§ What is required
Find every line in the data that contains the word "choix". Return each of those lines.

•••••

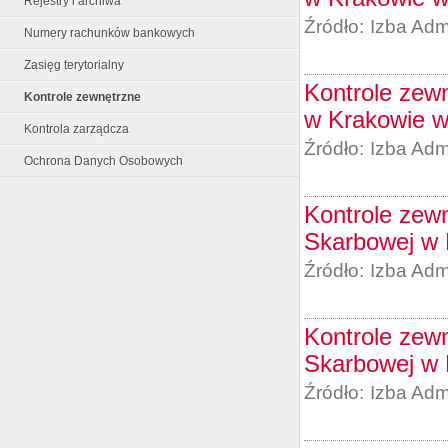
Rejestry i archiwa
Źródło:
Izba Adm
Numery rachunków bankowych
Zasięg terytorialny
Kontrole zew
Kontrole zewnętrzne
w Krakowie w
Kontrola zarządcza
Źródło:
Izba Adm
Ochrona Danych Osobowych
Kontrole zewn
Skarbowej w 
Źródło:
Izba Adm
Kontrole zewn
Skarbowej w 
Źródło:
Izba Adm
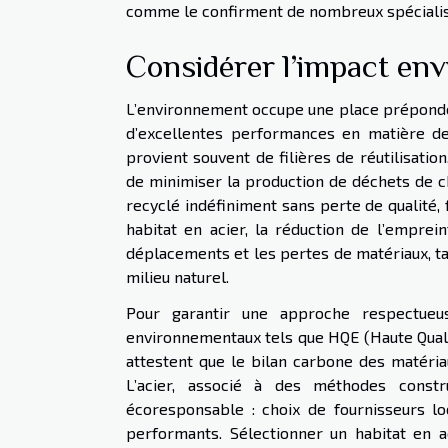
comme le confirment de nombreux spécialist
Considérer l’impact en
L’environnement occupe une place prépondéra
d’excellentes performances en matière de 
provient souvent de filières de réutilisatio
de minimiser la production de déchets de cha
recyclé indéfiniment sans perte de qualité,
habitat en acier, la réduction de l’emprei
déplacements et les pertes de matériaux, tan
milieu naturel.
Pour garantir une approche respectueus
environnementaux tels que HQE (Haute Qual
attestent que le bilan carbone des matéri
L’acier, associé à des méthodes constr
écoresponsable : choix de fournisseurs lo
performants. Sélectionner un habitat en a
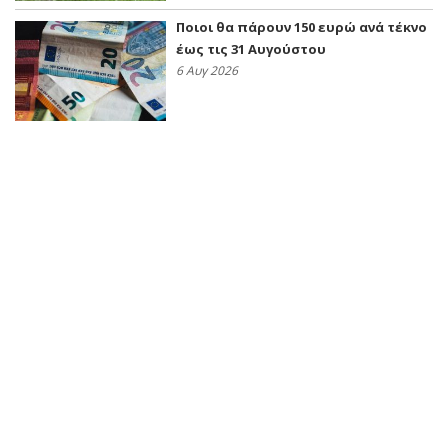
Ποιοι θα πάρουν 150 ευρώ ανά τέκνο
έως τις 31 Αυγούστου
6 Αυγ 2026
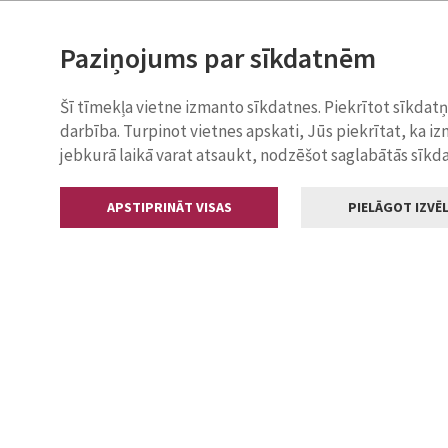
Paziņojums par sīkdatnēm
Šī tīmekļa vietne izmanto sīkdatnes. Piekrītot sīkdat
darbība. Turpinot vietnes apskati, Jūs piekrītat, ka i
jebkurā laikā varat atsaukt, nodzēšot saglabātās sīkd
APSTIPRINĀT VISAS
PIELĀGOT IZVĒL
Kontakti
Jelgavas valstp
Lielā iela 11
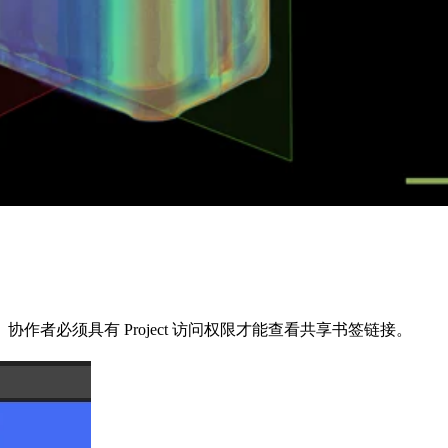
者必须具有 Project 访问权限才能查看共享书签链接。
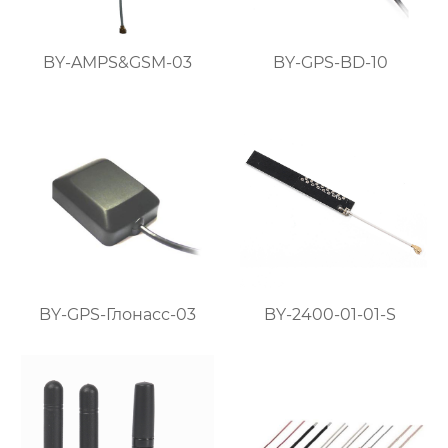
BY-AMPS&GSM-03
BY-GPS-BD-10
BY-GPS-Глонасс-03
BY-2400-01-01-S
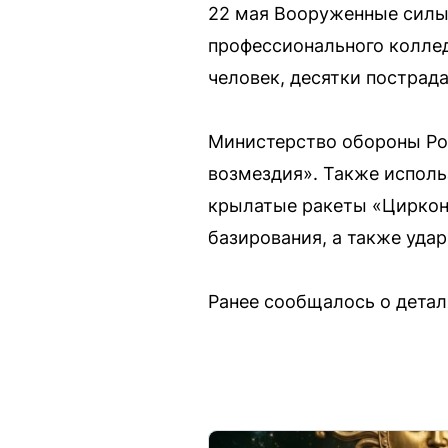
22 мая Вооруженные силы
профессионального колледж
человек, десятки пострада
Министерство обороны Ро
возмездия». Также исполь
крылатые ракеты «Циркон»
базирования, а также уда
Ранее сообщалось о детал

•••••

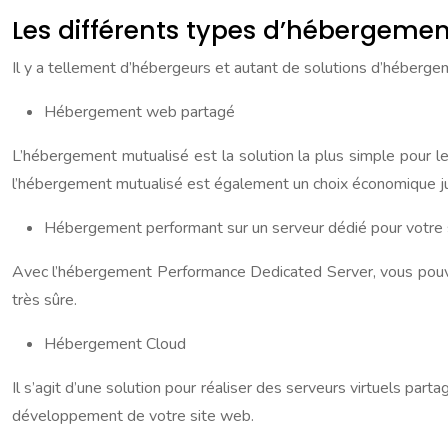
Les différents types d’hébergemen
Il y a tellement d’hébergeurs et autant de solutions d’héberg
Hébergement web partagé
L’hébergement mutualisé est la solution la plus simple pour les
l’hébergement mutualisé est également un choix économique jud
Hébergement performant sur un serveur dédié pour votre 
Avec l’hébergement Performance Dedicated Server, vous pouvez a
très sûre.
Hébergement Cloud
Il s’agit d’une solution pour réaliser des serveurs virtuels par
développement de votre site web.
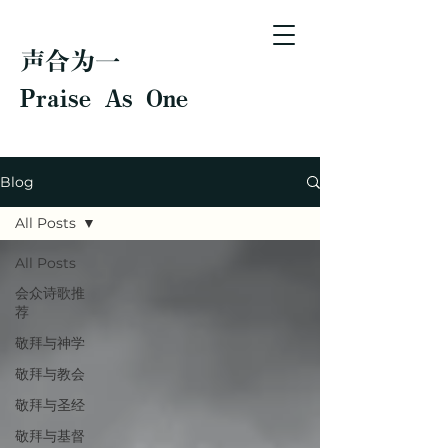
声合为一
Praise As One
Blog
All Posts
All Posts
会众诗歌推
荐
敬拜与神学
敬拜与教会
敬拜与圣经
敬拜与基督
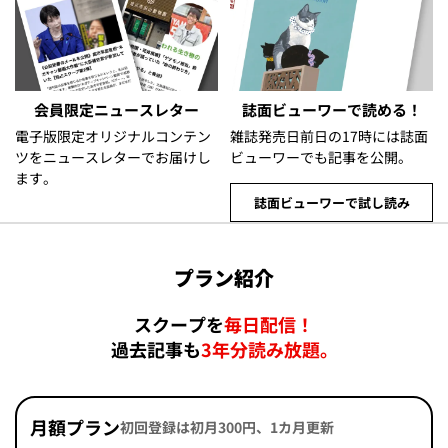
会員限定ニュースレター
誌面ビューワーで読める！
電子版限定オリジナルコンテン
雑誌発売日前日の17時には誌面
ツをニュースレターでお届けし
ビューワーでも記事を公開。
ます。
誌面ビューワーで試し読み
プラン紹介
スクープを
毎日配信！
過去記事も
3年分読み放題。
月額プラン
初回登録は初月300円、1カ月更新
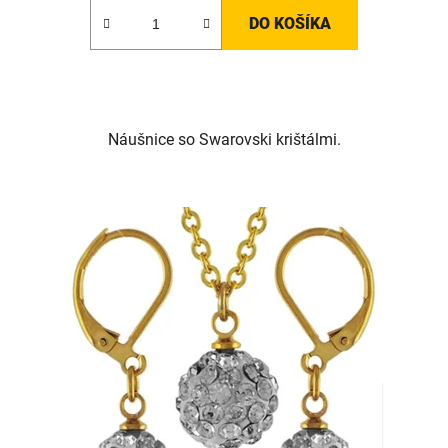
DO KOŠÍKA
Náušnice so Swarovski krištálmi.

•••••

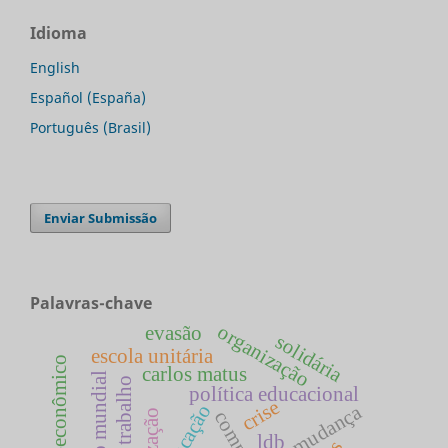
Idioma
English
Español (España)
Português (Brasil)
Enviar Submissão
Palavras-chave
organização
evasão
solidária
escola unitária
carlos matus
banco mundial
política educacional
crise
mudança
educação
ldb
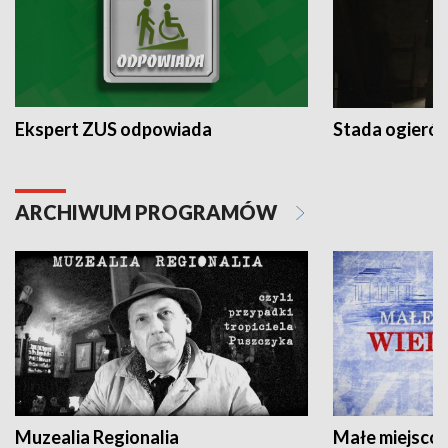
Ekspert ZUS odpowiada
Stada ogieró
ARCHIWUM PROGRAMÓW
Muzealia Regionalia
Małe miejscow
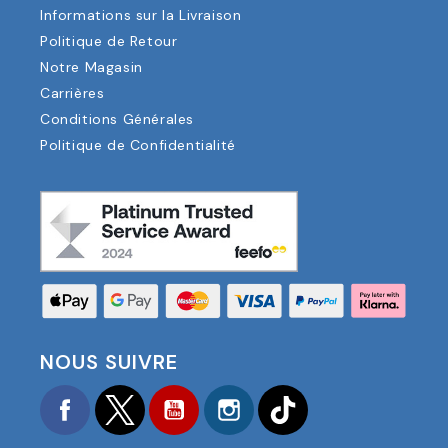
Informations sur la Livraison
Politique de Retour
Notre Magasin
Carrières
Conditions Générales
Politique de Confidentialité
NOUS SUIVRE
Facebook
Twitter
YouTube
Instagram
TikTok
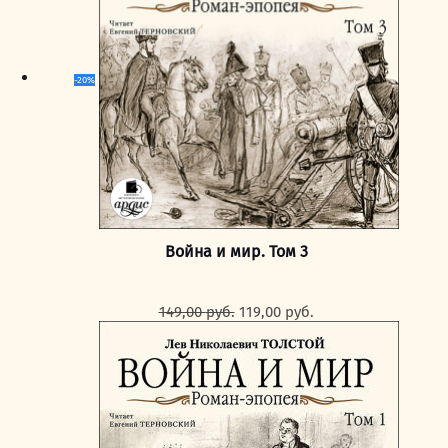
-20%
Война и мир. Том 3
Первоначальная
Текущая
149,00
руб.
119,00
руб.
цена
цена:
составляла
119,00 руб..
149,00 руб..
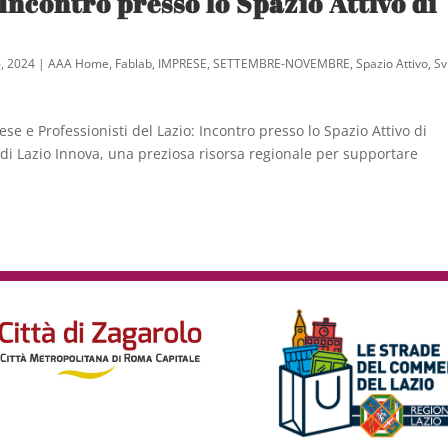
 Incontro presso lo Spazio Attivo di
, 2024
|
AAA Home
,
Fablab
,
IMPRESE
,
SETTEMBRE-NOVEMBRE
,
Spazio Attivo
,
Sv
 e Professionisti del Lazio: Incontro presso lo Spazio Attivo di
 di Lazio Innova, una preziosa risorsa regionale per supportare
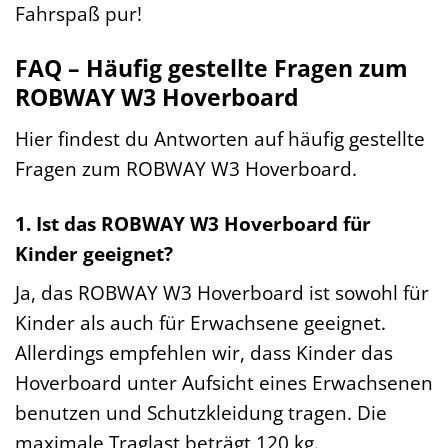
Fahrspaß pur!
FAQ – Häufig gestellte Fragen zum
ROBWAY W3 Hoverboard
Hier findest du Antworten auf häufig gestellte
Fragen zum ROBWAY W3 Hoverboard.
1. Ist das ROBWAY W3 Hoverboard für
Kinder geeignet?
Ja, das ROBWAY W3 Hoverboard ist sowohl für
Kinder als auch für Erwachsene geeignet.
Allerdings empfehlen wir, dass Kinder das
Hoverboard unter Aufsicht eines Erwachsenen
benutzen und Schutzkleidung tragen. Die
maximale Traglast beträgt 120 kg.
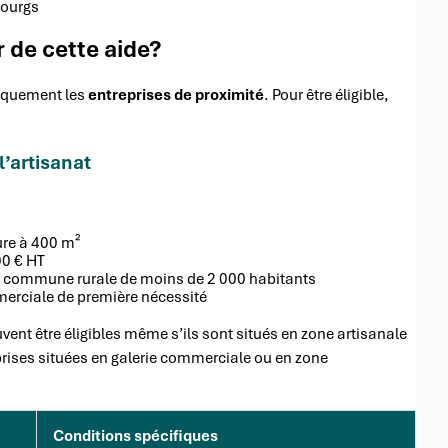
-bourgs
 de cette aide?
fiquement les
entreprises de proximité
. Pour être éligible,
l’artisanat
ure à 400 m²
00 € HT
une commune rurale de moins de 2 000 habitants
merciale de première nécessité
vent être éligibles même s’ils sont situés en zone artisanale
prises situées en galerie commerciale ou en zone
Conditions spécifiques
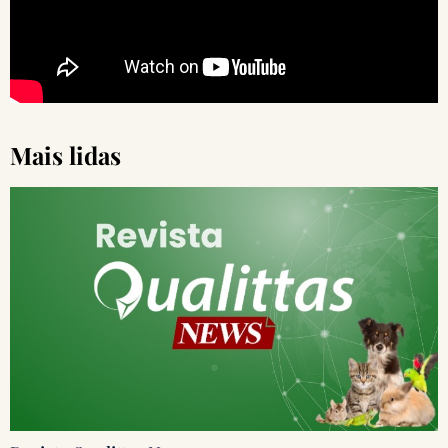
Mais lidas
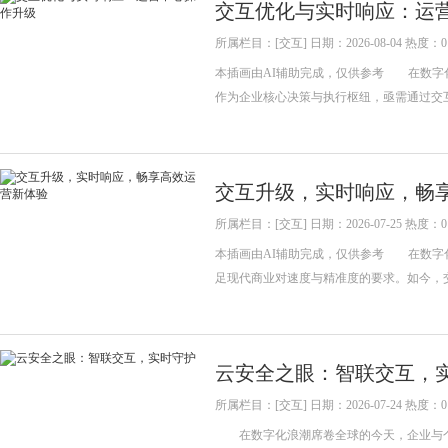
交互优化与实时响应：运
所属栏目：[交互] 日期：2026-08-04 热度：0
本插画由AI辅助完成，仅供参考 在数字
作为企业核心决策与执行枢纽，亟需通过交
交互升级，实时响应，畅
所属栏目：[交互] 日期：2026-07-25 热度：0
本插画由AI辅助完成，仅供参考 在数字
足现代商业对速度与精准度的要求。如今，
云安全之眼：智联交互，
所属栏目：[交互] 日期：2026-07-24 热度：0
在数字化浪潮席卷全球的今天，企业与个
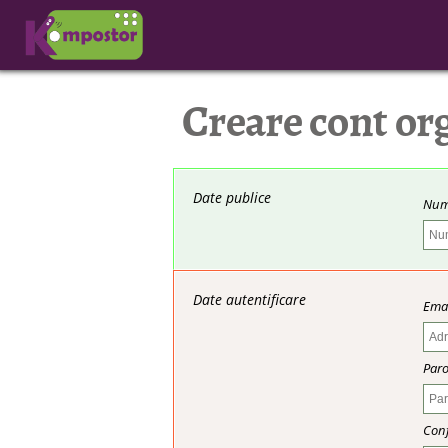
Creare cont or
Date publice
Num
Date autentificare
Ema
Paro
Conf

•••••

§ Result
écoresponsable : choix de fournisseurs lo
l’hébergement mutualisé est également un choix économique jud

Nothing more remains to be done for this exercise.